トラちゃんはレオ、龍之介とともに保護した子だ。
いつも落ち着いてどっしりと構えているので長男坊という感じがする。
私はトラちゃんのことを怒ったことがない。
というのもトラちゃんは怒られるような悪さをしないからだ。
レオは今でこそしないが、適当なところで用を足すという悪癖があった。
龍之介は何をしでかすかわからない鉄砲玉で、仏壇の上に飛び乗り
仏様の水を飲むというバチ当たりな行為をするだけでなく、仏壇を踏み台にしてタンスに飛び乗り、上に置いてあるものをことごとく落としてくれたりする。

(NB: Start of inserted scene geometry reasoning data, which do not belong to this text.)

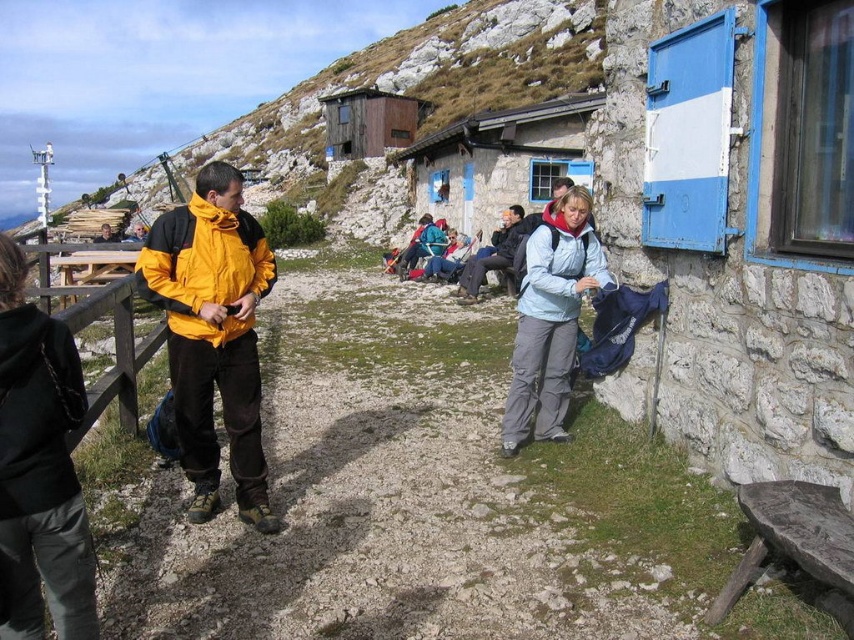 Question: Which of these objects is positioned farthest from the stone cabin at center?

Choices:
 (A) black leather jacket at left
 (B) light blue fabric jacket at lower center
 (C) rustic wood cabin at center
 (D) yellow matte jacket at left

Answer: (A)

Question: Is black leather jacket at left to the right of wooden at left from the viewer's perspective?

Choices:
 (A) yes
 (B) no

Answer: (A)

Question: Among these objects, which one is farthest from the camera?

Choices:
 (A) yellow matte jacket at left
 (B) brushed metal hut at upper center

Answer: (B)

Question: Is yellow matte jacket at left behind light blue jacket at center?

Choices:
 (A) yes
 (B) no

Answer: (B)

Question: Considering the relative positions of black leather jacket at left and rustic wood cabin at center in the image provided, where is black leather jacket at left located with respect to rustic wood cabin at center?

Choices:
 (A) right
 (B) left

Answer: (A)

Question: Which object is the closest to the black leather jacket at left?

Choices:
 (A) light blue fabric jacket at lower center
 (B) wooden at left
 (C) rustic wood cabin at center
 (D) yellow matte jacket at left

Answer: (D) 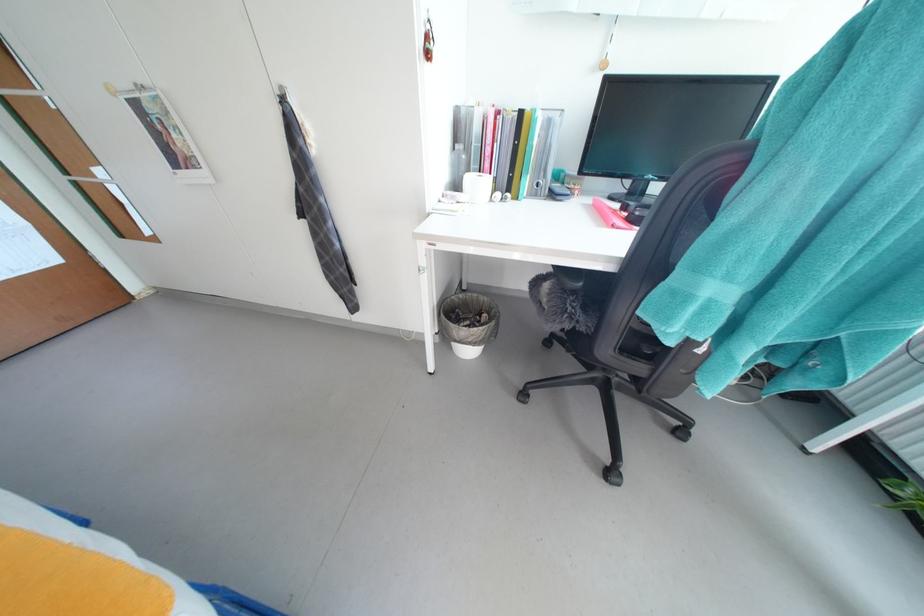 What are the coordinates of `metal wall hook` in the screenshot? It's located at (608, 46). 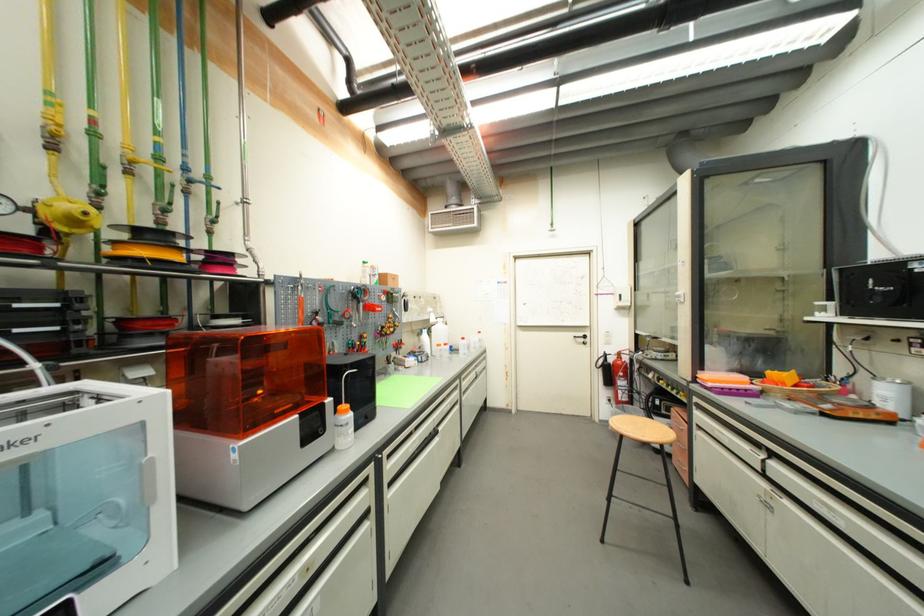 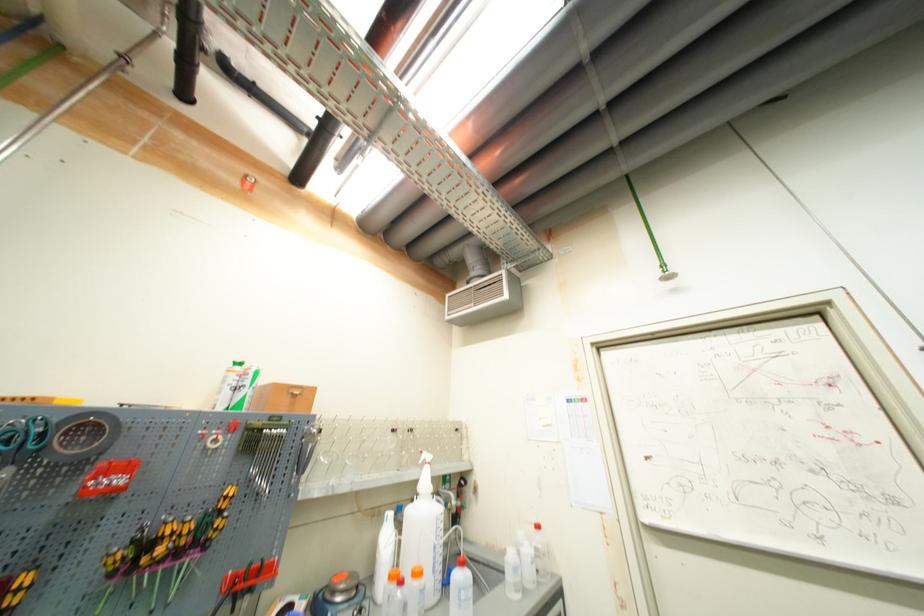 The point at (327,120) is marked in the first image. Where is the corresponding point in the second image?

(253, 185) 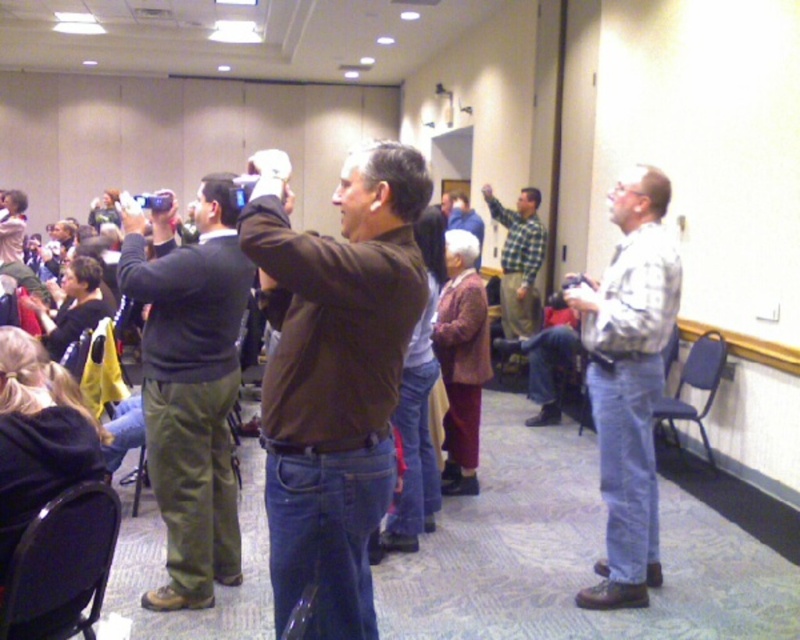 Who is positioned more to the left, brown matte jacket at center or plaid shirt at right?

brown matte jacket at center

Does point (364, 324) lie in front of point (636, 580)?

Yes, point (364, 324) is closer to viewer.

Locate an element on the screen. brown matte jacket at center is located at coordinates [334, 372].

Consider the image. Can you confirm if dark green pants at center is positioned below plaid shirt at right?

Correct, dark green pants at center is located below plaid shirt at right.

What do you see at coordinates (190, 385) in the screenshot?
I see `dark green pants at center` at bounding box center [190, 385].

Identify the location of dark green pants at center. (190, 385).

Between plaid shirt at right and checkered fabric shirt at center, which one has more height?

plaid shirt at right

Is point (628, 291) in front of point (522, 305)?

Yes.

Find the location of a particular element. This screenshot has width=800, height=640. plaid shirt at right is located at coordinates (628, 380). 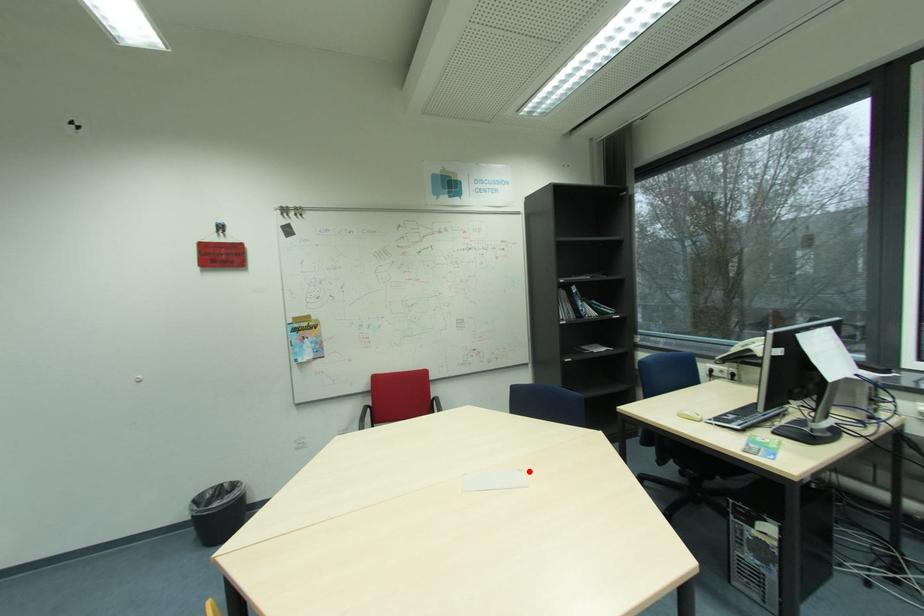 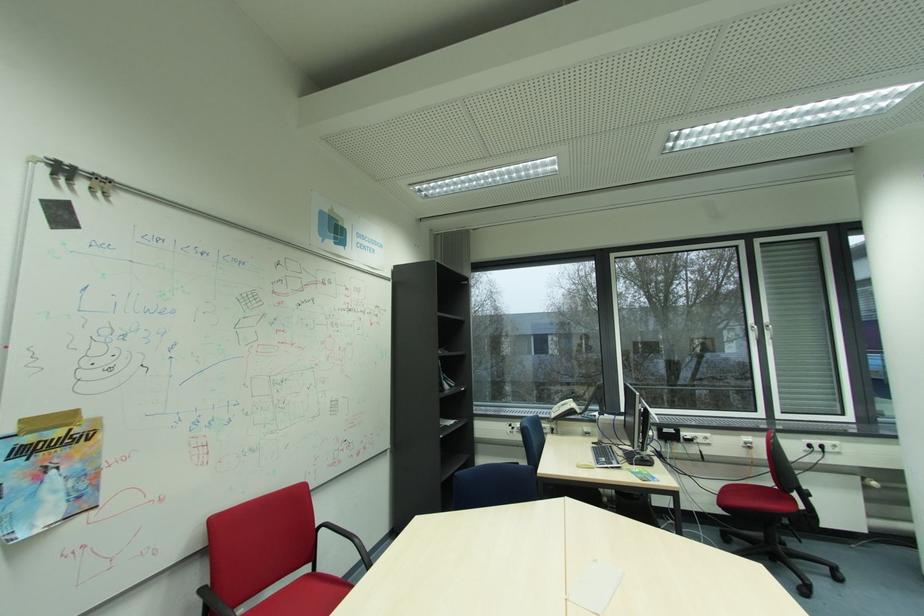 In the second image, find the point that corresponds to the highlighted location in the first image.

(602, 562) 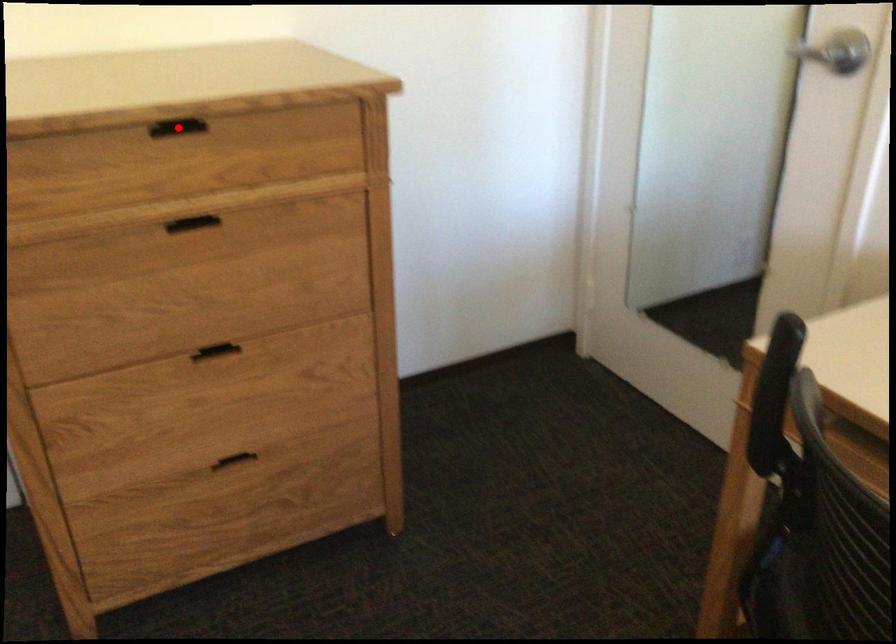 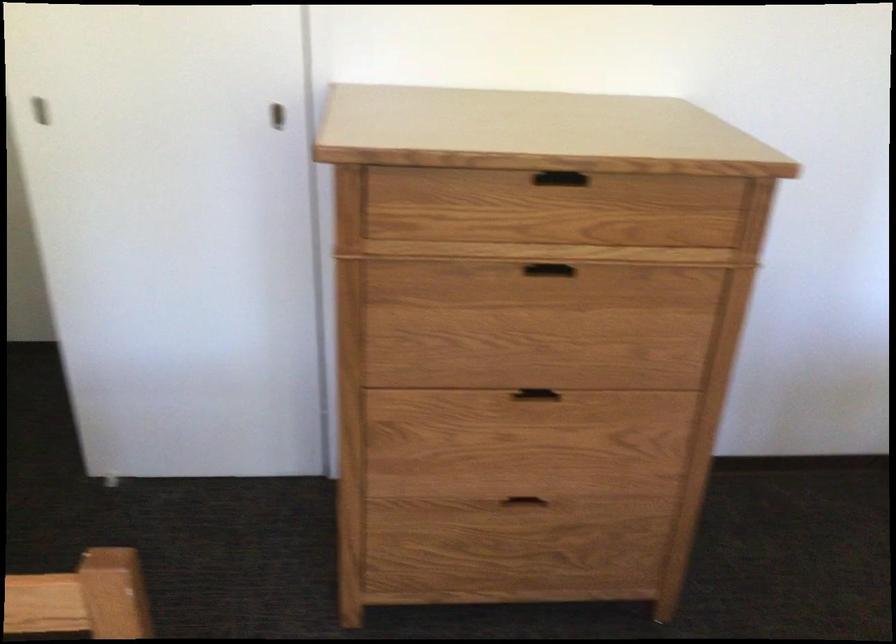 Question: I am providing you with two images of the same scene from different viewpoints. A red point is shown in image1. For the corresponding object point in image2, is it positioned nearer or farther from the camera?

Choices:
 (A) Nearer
 (B) Farther

Answer: (A) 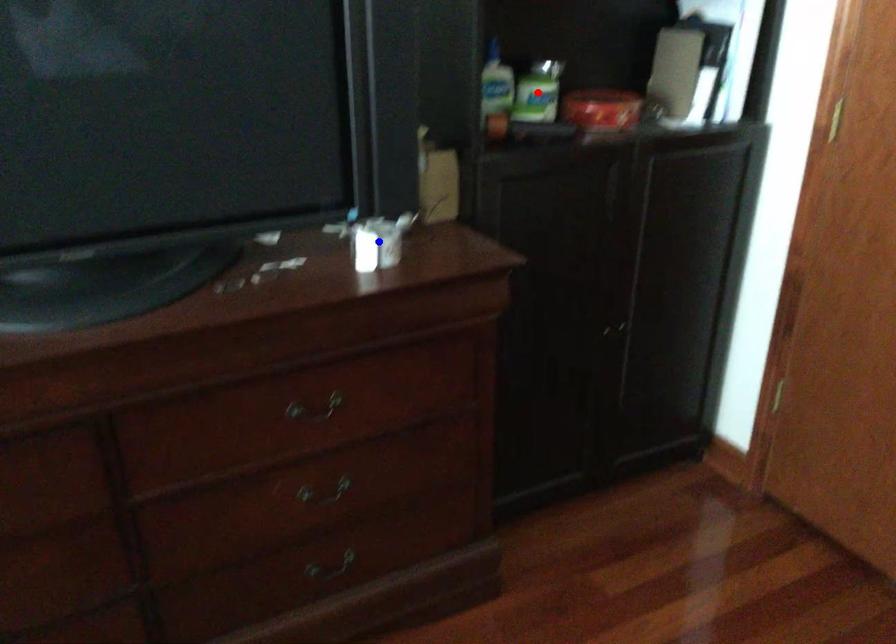 Question: In the image, two points are highlighted. Which point is nearer to the camera? Reply with the corresponding letter.

Choices:
 (A) blue point
 (B) red point

Answer: (A) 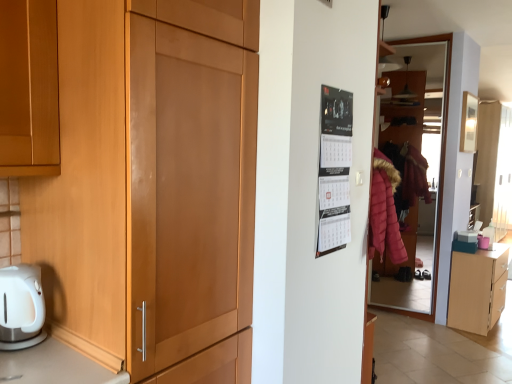 Question: From a real-world perspective, does light wood cabinet at lower right stand above black paper calendar at upper right?

Choices:
 (A) no
 (B) yes

Answer: (A)

Question: Could you tell me if light wood cabinet at lower right is facing black paper calendar at upper right?

Choices:
 (A) no
 (B) yes

Answer: (A)

Question: Is light wood cabinet at lower right behind black paper calendar at upper right?

Choices:
 (A) no
 (B) yes

Answer: (B)

Question: Is light wood cabinet at lower right to the right of black paper calendar at upper right from the viewer's perspective?

Choices:
 (A) no
 (B) yes

Answer: (B)

Question: Can you confirm if light wood cabinet at lower right is taller than black paper calendar at upper right?

Choices:
 (A) yes
 (B) no

Answer: (B)

Question: Is light wood cabinet at lower right positioned with its back to black paper calendar at upper right?

Choices:
 (A) yes
 (B) no

Answer: (B)

Question: Is matte glass door at right further to the viewer compared to light wood cabinet at lower right?

Choices:
 (A) yes
 (B) no

Answer: (A)

Question: Is matte glass door at right oriented away from light wood cabinet at lower right?

Choices:
 (A) no
 (B) yes

Answer: (A)

Question: Are matte glass door at right and light wood cabinet at lower right making contact?

Choices:
 (A) yes
 (B) no

Answer: (B)

Question: Considering the relative positions of matte glass door at right and light wood cabinet at lower right in the image provided, is matte glass door at right to the left of light wood cabinet at lower right from the viewer's perspective?

Choices:
 (A) yes
 (B) no

Answer: (A)

Question: From a real-world perspective, is matte glass door at right below light wood cabinet at lower right?

Choices:
 (A) yes
 (B) no

Answer: (B)

Question: Does matte glass door at right come in front of light wood cabinet at lower right?

Choices:
 (A) no
 (B) yes

Answer: (A)

Question: From a real-world perspective, is black paper calendar at upper right over matte glass door at right?

Choices:
 (A) yes
 (B) no

Answer: (A) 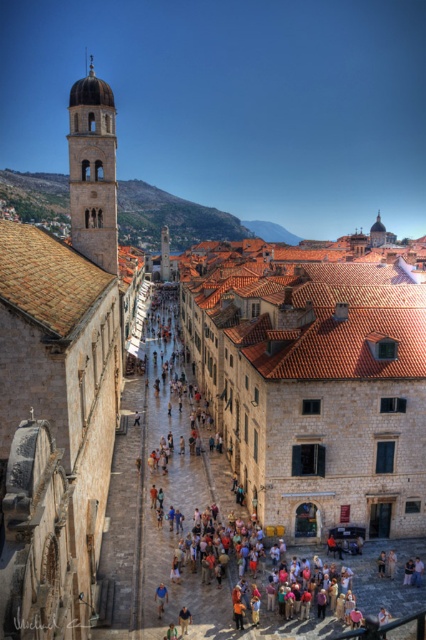 Question: Can you confirm if matte stone tower at upper left is positioned below light brown leather jacket at center?

Choices:
 (A) no
 (B) yes

Answer: (A)

Question: Which point is farther from the camera taking this photo?

Choices:
 (A) (88, 195)
 (B) (163, 230)

Answer: (B)

Question: Which object is closer to the camera taking this photo?

Choices:
 (A) blue fabric shirt at center
 (B) light brown leather jacket at center
 (C) matte stone tower at upper left

Answer: (B)

Question: Is smooth stone tower at center above light brown leather jacket at center?

Choices:
 (A) yes
 (B) no

Answer: (A)

Question: Is matte stone tower at upper left closer to the viewer compared to light brown leather jacket at center?

Choices:
 (A) no
 (B) yes

Answer: (A)

Question: Which of these objects is positioned farthest from the light brown leather jacket at center?

Choices:
 (A) smooth stone tower at center
 (B) matte stone tower at upper left
 (C) blue fabric shirt at center

Answer: (A) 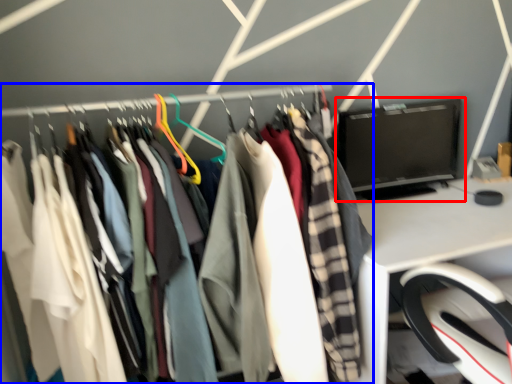 Question: Which object is closer to the camera taking this photo, computer monitor (highlighted by a red box) or closet (highlighted by a blue box)?

Choices:
 (A) computer monitor
 (B) closet

Answer: (B)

張り替えたばかりの障子を上から下まで破ってくれたこともある。
これは2匹共犯だ。
家中走り回るため廊下の傷はほとんどこの2匹によるものである。
いつも何かしらで私の怒りを買っている。
それにくらべていつも落ち着き払っているトラちゃんのなんとおりこうなことか。
じつは一度トラがスプレー行為をしたことがある。
目の前でされたのだが、「トラちゃん・・・ダメじゃないのこんなところでしちゃ」
とさらりと言ってしまう。
もし口がきけたならレオと龍之介から不満の声が上がるだろう。
これがこの2匹なら一喝しているところだ。
でもねえ、トラちゃんは悪いことしないから怒りなれてないのよ。
ふ・・・しょうがないよ。
トラはりんりんと同じでさりげなく甘えてくる。
でも私はトラが甘えモードになる方法を知っている。ふふふ。
これはトラが1匹でいるところを狙う。
「トラちゃ〜ん」と擦り寄っていって、体中を撫で回す。
すると、ふがふが言いながら腹を見せごろんごろん転がり始めたらこっちのもんである。
しばらくして「じゃ」と立ち去ろうとすると、
「え?」
とびっくりして飛び起き、「待って待って、もっと撫でて、抱っこして」
と、にゃおんにゃおんと甘えて寄ってくる。
か、かわゆい・・・。
しかし、甘えモードのスイッチを入れてしまうと小1時間は解放されない。
途中で止めようとしても許してくれないのだ。
誰かが入ってくると邪魔するなとネコパンチを放っている。
朝起きるとトラちゃんの後頭部が目の前にある。
寝るときはレオとらんらんが両脇にべったり張り付いているのだが
らんらんは私が寝入ると出て行ってしまうので、その後にトラがくるのだ。
ただ問題は寝ている間に私の頭をずいずいと押しやり枕を占領していることだ。
トラちゃん、枕は頭を乗せるんだよ。枕の上に乗って寝るんじゃないんだよ。